::: Records shown

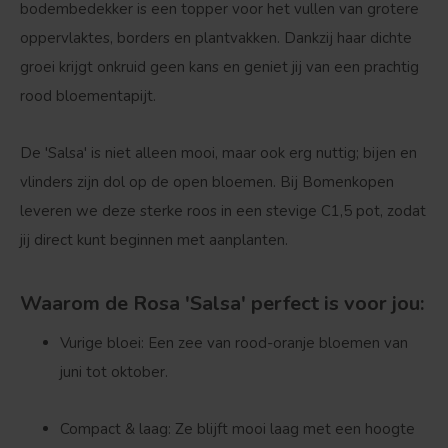
bodembedekker is een topper voor het vullen van grotere
oppervlaktes, borders en plantvakken. Dankzij haar dichte
groei krijgt onkruid geen kans en geniet jij van een prachtig
rood bloementapijt.
De 'Salsa' is niet alleen mooi, maar ook erg nuttig; bijen en
vlinders zijn dol op de open bloemen. Bij Bomenkopen
leveren we deze sterke roos in een stevige C1,5 pot, zodat
Bolvorm
Verspreide vorm
jij direct kunt beginnen met aanplanten.
Waarom de Rosa 'Salsa' perfect is voor jou:
Vurige bloei:
Een zee van rood-oranje bloemen van
juni tot oktober.
Compact & laag:
Ze blijft mooi laag met een hoogte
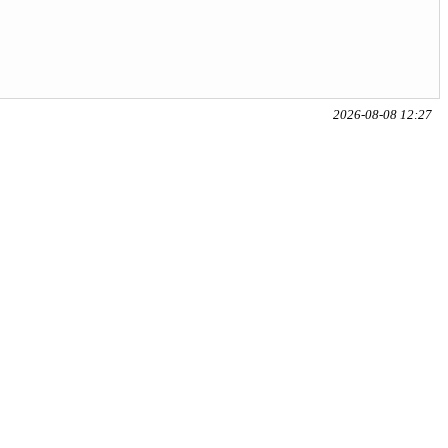
2026-08-08 12:27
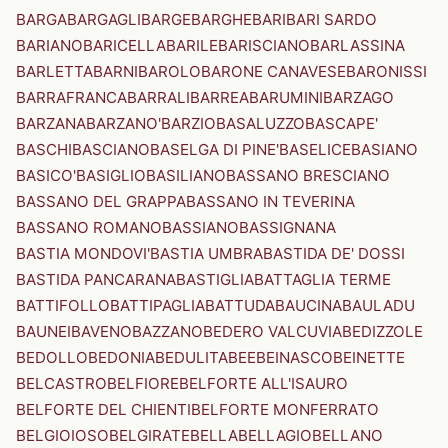
BARGA
BARGAGLI
BARGE
BARGHE
BARI
BARI SARDO
BARIANO
BARICELLA
BARILE
BARISCIANO
BARLASSINA
BARLETTA
BARNI
BAROLO
BARONE CANAVESE
BARONISSI
BARRAFRANCA
BARRALI
BARREA
BARUMINI
BARZAGO
BARZANA
BARZANO'
BARZIO
BASALUZZO
BASCAPE'
BASCHI
BASCIANO
BASELGA DI PINE'
BASELICE
BASIANO
BASICO'
BASIGLIO
BASILIANO
BASSANO BRESCIANO
BASSANO DEL GRAPPA
BASSANO IN TEVERINA
BASSANO ROMANO
BASSIANO
BASSIGNANA
BASTIA MONDOVI'
BASTIA UMBRA
BASTIDA DE' DOSSI
BASTIDA PANCARANA
BASTIGLIA
BATTAGLIA TERME
BATTIFOLLO
BATTIPAGLIA
BATTUDA
BAUCINA
BAULADU
BAUNEI
BAVENO
BAZZANO
BEDERO VALCUVIA
BEDIZZOLE
BEDOLLO
BEDONIA
BEDULITA
BEE
BEINASCO
BEINETTE
BELCASTRO
BELFIORE
BELFORTE ALL'ISAURO
BELFORTE DEL CHIENTI
BELFORTE MONFERRATO
BELGIOIOSO
BELGIRATE
BELLA
BELLAGIO
BELLANO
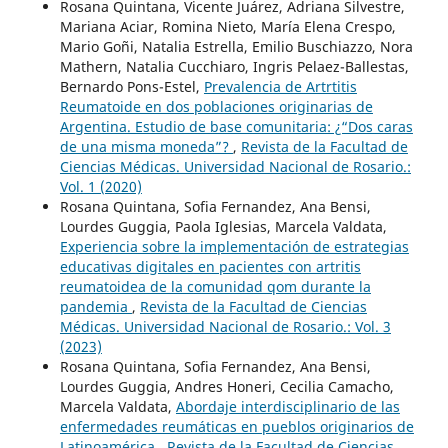
Rosana Quintana, Vicente Juárez, Adriana Silvestre,
Mariana Aciar, Romina Nieto, María Elena Crespo,
Mario Goñi, Natalia Estrella, Emilio Buschiazzo, Nora
Mathern, Natalia Cucchiaro, Ingris Pelaez-Ballestas,
Bernardo Pons-Estel,
Prevalencia de Artrtitis
Reumatoide en dos poblaciones originarias de
Argentina. Estudio de base comunitaria: ¿“Dos caras
de una misma moneda”?
,
Revista de la Facultad de
Ciencias Médicas. Universidad Nacional de Rosario.:
Vol. 1 (2020)
Rosana Quintana, Sofia Fernandez, Ana Bensi,
Lourdes Guggia, Paola Iglesias, Marcela Valdata,
Experiencia sobre la implementación de estrategias
educativas digitales en pacientes con artritis
reumatoidea de la comunidad qom durante la
pandemia
,
Revista de la Facultad de Ciencias
Médicas. Universidad Nacional de Rosario.: Vol. 3
(2023)
Rosana Quintana, Sofia Fernandez, Ana Bensi,
Lourdes Guggia, Andres Honeri, Cecilia Camacho,
Marcela Valdata,
Abordaje interdisciplinario de las
enfermedades reumáticas en pueblos originarios de
Latinoamérica
,
Revista de la Facultad de Ciencias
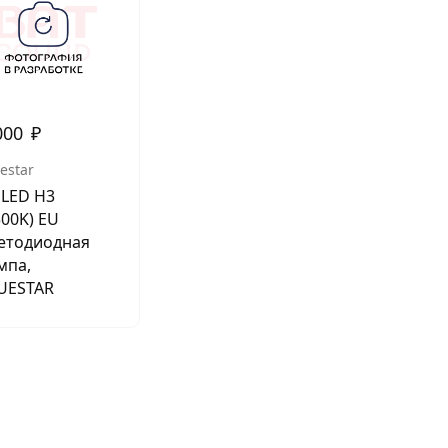
АКСЕССУАРЫ
И
000
₽
Я
estar
ИЯ
 LED H3
500K) EU
етодиодная
мпа,
UESTAR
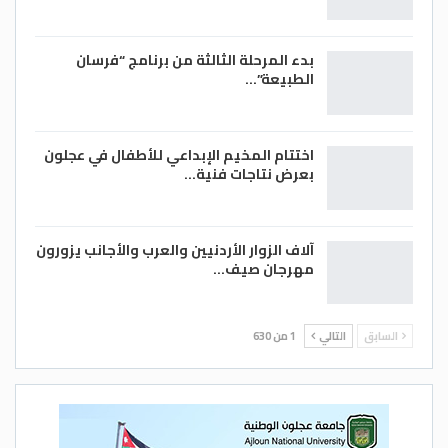
بدء المرحلة الثالثة من برنامج “فرسان
الطبيعة”…
اختتام المخيم الإبداعي للأطفال في عجلون
بعرض نتاجات فنية…
آلاف الزوار الأردنيين والعرب والأجانب يزورون
مهرجان صيف…
السابق
التالي
1 من 630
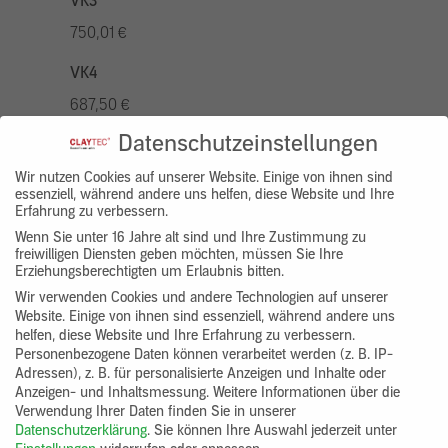
VK3
750,01 €
VK4
687,50 €
Datenschutzeinstellungen
VK5
875,01 €
Wir nutzen Cookies auf unserer Website. Einige von ihnen sind
essenziell, während andere uns helfen, diese Website und Ihre
Erfahrung zu verbessern.
VK7
Wenn Sie unter 16 Jahre alt sind und Ihre Zustimmung zu
625,00 €
freiwilligen Diensten geben möchten, müssen Sie Ihre
Erziehungsberechtigten um Erlaubnis bitten.
Gruppenprodukt
Wir verwenden Cookies und andere Technologien auf unserer
Website. Einige von ihnen sind essenziell, während andere uns
yosima_designputz_bigb
helfen, diese Website und Ihre Erfahrung zu verbessern.
Personenbezogene Daten können verarbeitet werden (z. B. IP-
Adressen), z. B. für personalisierte Anzeigen und Inhalte oder
Anzeigen- und Inhaltsmessung.
Weitere Informationen über die
Verwendung Ihrer Daten finden Sie in unserer
Datenschutzerklärung
.
Sie können Ihre Auswahl jederzeit unter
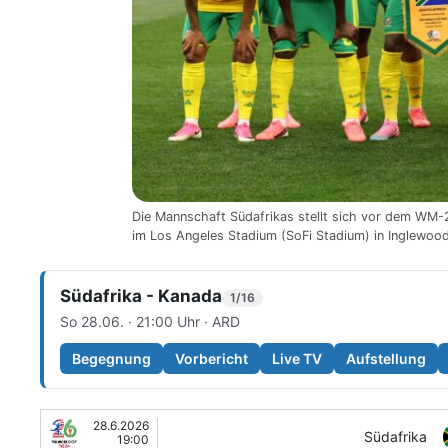
Die Mannschaft Südafrikas stellt sich vor dem WM
im Los Angeles Stadium (SoFi Stadium) in Inglewoo
Südafrika - Kanada
1/16
So 28.06. · 21:00 Uhr · ARD
Begegnung
Vorbericht
Live TV
Aufstellung
28.6.2026
Südafrika
19:00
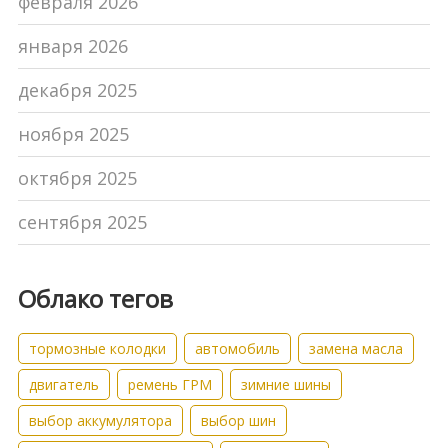
февраля 2026
января 2026
декабря 2025
ноября 2025
октября 2025
сентября 2025
Облако тегов
тормозные колодки
автомобиль
замена масла
двигатель
ремень ГРМ
зимние шины
выбор аккумулятора
выбор шин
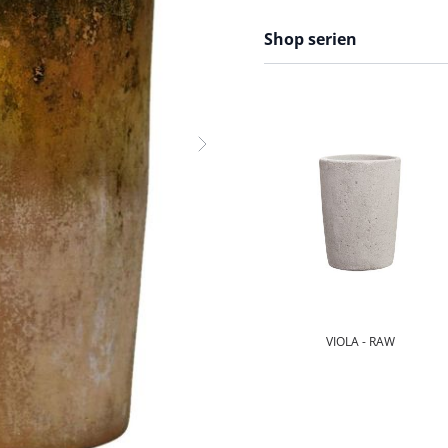
Shop serien
VIOLA - RAW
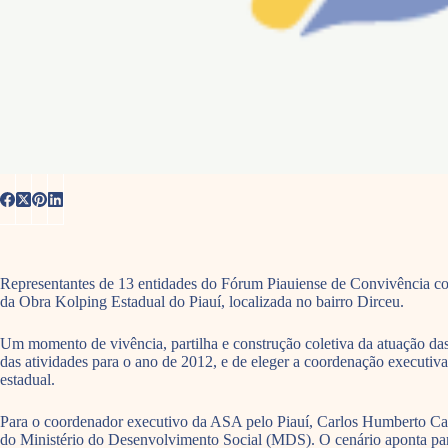
Representantes de 13 entidades do Fórum Piauiense de Convivência co
da Obra Kolping Estadual do Piauí, localizada no bairro Dirceu.
Um momento de vivência, partilha e construção coletiva da atuação da
das atividades para o ano de 2012, e de eleger a coordenação executiv
estadual.
Para o coordenador executivo da ASA pelo Piauí, Carlos Humberto Camp
do Ministério do Desenvolvimento Social (MDS). O cenário aponta par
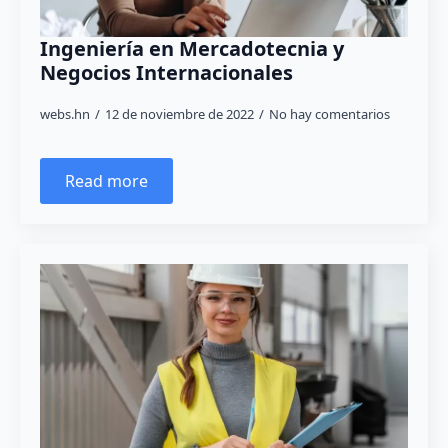
Ingeniería en Mercadotecnia y
Negocios Internacionales
webs.hn
12 de noviembre de 2022
No hay comentarios
Read more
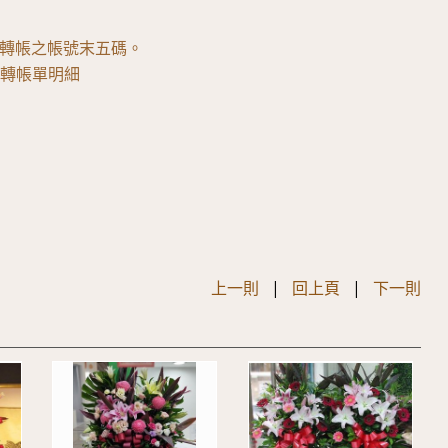
轉帳之帳號末五碼。
真轉帳單明細
上一則
|
回上頁
|
下一則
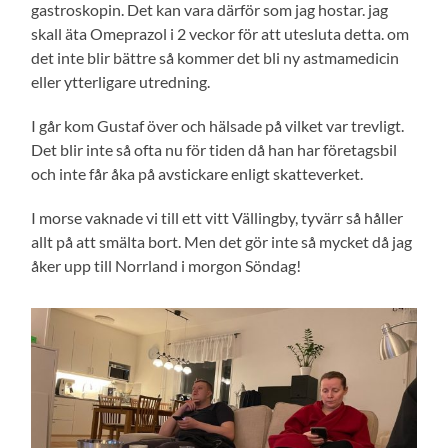
gastroskopin. Det kan vara därför som jag hostar. jag
skall äta Omeprazol i 2 veckor för att utesluta detta. om
det inte blir bättre så kommer det bli ny astmamedicin
eller ytterligare utredning.
I går kom Gustaf över och hälsade på vilket var trevligt.
Det blir inte så ofta nu för tiden då han har företagsbil
och inte får åka på avstickare enligt skatteverket.
I morse vaknade vi till ett vitt Vällingby, tyvärr så håller
allt på att smälta bort. Men det gör inte så mycket då jag
åker upp till Norrland i morgon Söndag!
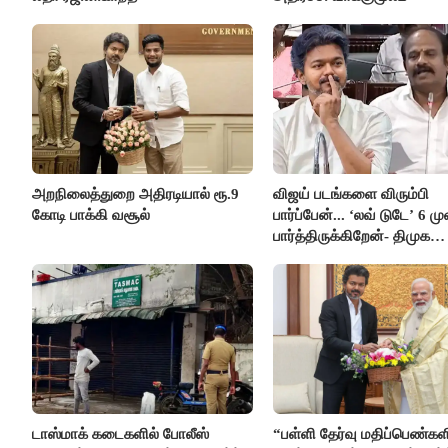
அறநிலைத்துறை அதிரடியால் ரூ.9
விஜய் படங்களை விரும்பி
கோடி பாக்கி வசூல்
பார்ப்பேன்... ‘லவ் டுடே’ 6 ம
பார்த்திருக்கிறேன்- திமுக
எம்.எல்.ஏ.நெகிழ்ச்சி
டாஸ்மாக் கடைகளில் போலீஸ்
“பள்ளி தேர்வு மதிப்பெண்கள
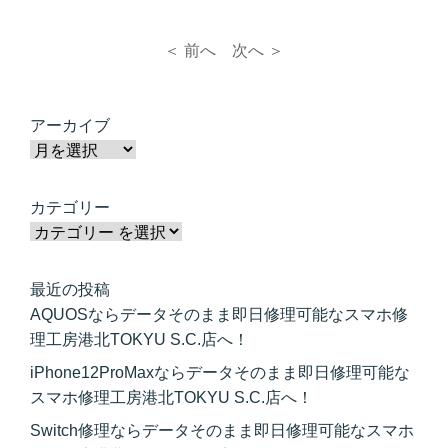
＜ 前へ
次へ ＞
アーカイブ
カテゴリー
最近の投稿
AQUOSならデータそのまま即日修理可能なスマホ修
理工房港北TOKYU S.C.店へ！
iPhone12ProMaxならデータそのまま即日修理可能な
スマホ修理工房港北TOKYU S.C.店へ！
Switch修理ならデータそのまま即日修理可能なスマホ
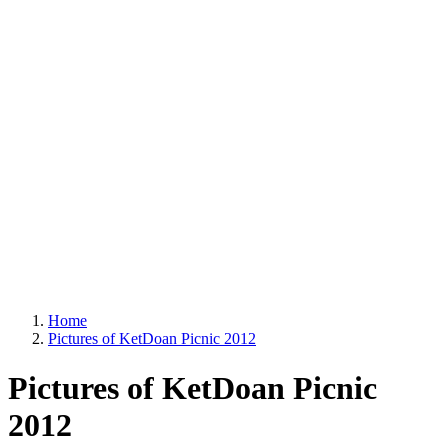
Home
Pictures of KetDoan Picnic 2012
Pictures of KetDoan Picnic
2012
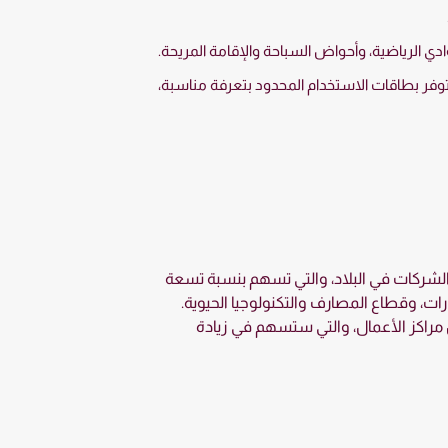
وادي الرياضية، وأحواض السباحة والإقامة المريحة.
تتوفر بطاقات الاستخدام المحدود بتعرفة مناسبة،
عدد الشركات في البلاد، والتي تسهم بنسبة تسعة
رات، وقطاع المصارف والتكنولوجيا الحيوية.
 من مراكز الأعمال، والتي ستسهم في زيادة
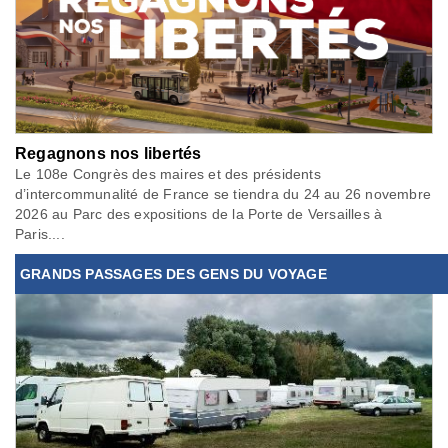
Regagnons nos libertés
Le 108e Congrès des maires et des présidents
d’intercommunalité de France se tiendra du 24 au 26 novembre
2026 au Parc des expositions de la Porte de Versailles à
Paris....
GRANDS PASSAGES DES GENS DU VOYAGE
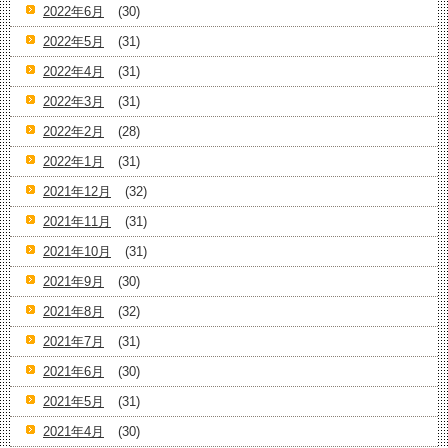
2022年6月
(30)
2022年5月
(31)
2022年4月
(31)
2022年3月
(31)
2022年2月
(28)
2022年1月
(31)
2021年12月
(32)
2021年11月
(31)
2021年10月
(31)
2021年9月
(30)
2021年8月
(32)
2021年7月
(31)
2021年6月
(30)
2021年5月
(31)
2021年4月
(30)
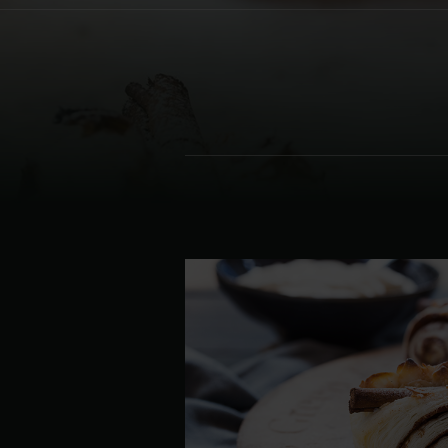
Denmark | Danmark
Estonia | Eesti
Finland | Suomi
France | France
Germany | Deutschland
Greece | Ελλάδα
Hungary | Magyarország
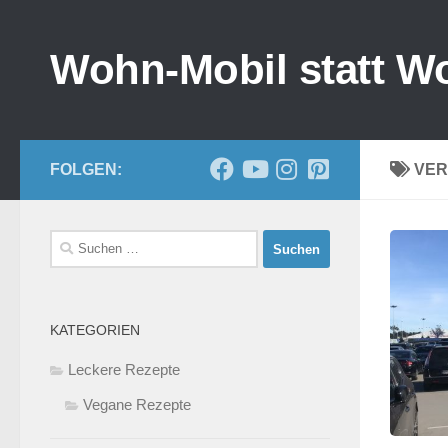
Zum Inhalt springen
Wohn-Mobil statt W
FOLGEN:
VER
Suchen
nach:
KATEGORIEN
Leckere Rezepte
Vegane Rezepte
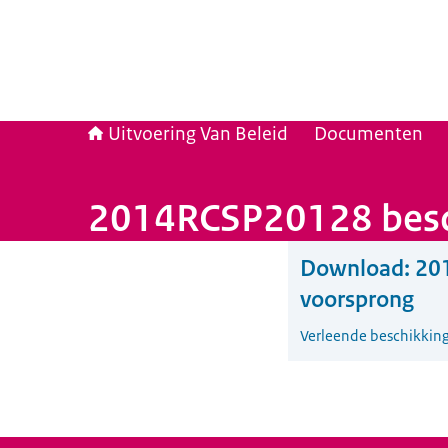
Uitvoering Van Beleid
Documenten
2014RCSP20128 besch
Download:
20
voorsprong
Verleende beschikkin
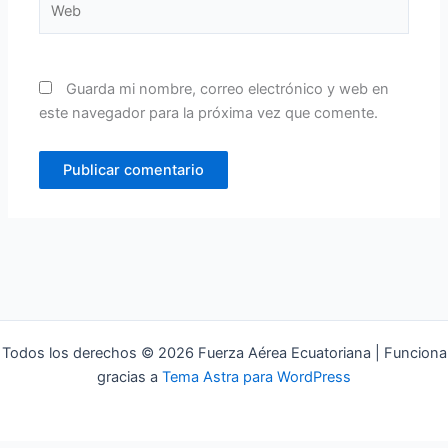
Guarda mi nombre, correo electrónico y web en
este navegador para la próxima vez que comente.
Todos los derechos © 2026 Fuerza Aérea Ecuatoriana | Funciona
gracias a
Tema Astra para WordPress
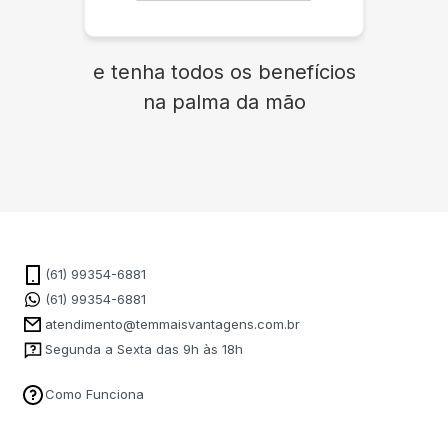
e tenha todos os benefícios
na palma da mão
(61) 99354-6881
(61) 99354-6881
atendimento@temmaisvantagens.com.br
Segunda a Sexta das 9h às 18h
Como Funciona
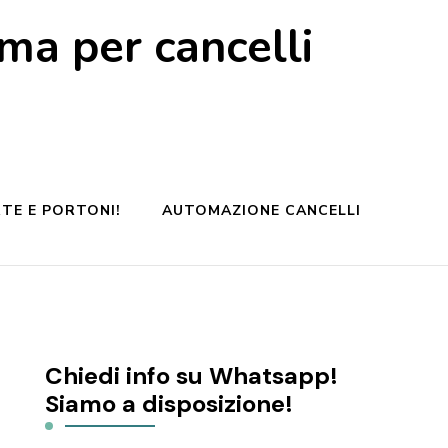
a per cancelli
TE E PORTONI!
AUTOMAZIONE CANCELLI
Chiedi info su Whatsapp!
Siamo a disposizione!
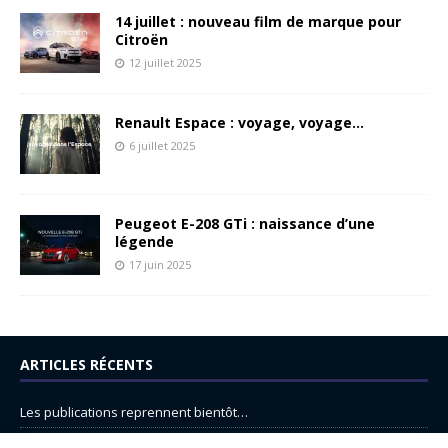
14 juillet : nouveau film de marque pour
Citroën
12 juillet 2025
Renault Espace : voyage, voyage…
6 juillet 2025
Peugeot E-208 GTi : naissance d’une
légende
17 juin 2025
ARTICLES RÉCENTS
Les publications reprennent bientôt…
DS N°8 : Oui, les français vont parfois trop loin.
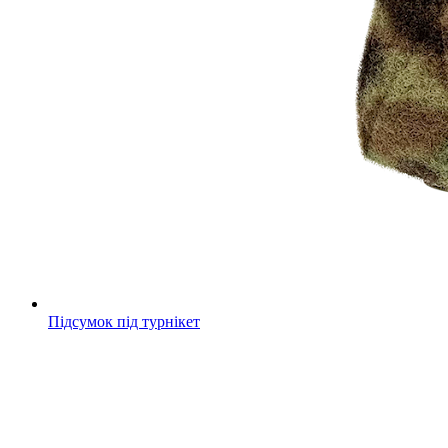
Підсумок під турнікет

::::::

**To do**
An exact copy of the lines above, from the one containing "freiwilligen Diensten geben" down to the one containing "helfen, diese Website und Ihre Erfahrung" and including both, is the whole answer; retype it and nothing else.

**Solution**
freiwilligen Diensten geben möchten, müssen Sie Ihre
Erziehungsberechtigten um Erlaubnis bitten.
Gruppenprodukt
Wir verwenden Cookies und andere Technologien auf unserer
Website. Einige von ihnen sind essenziell, während andere uns
yosima_designputz_bigb
helfen, diese Website und Ihre Erfahrung zu verbessern.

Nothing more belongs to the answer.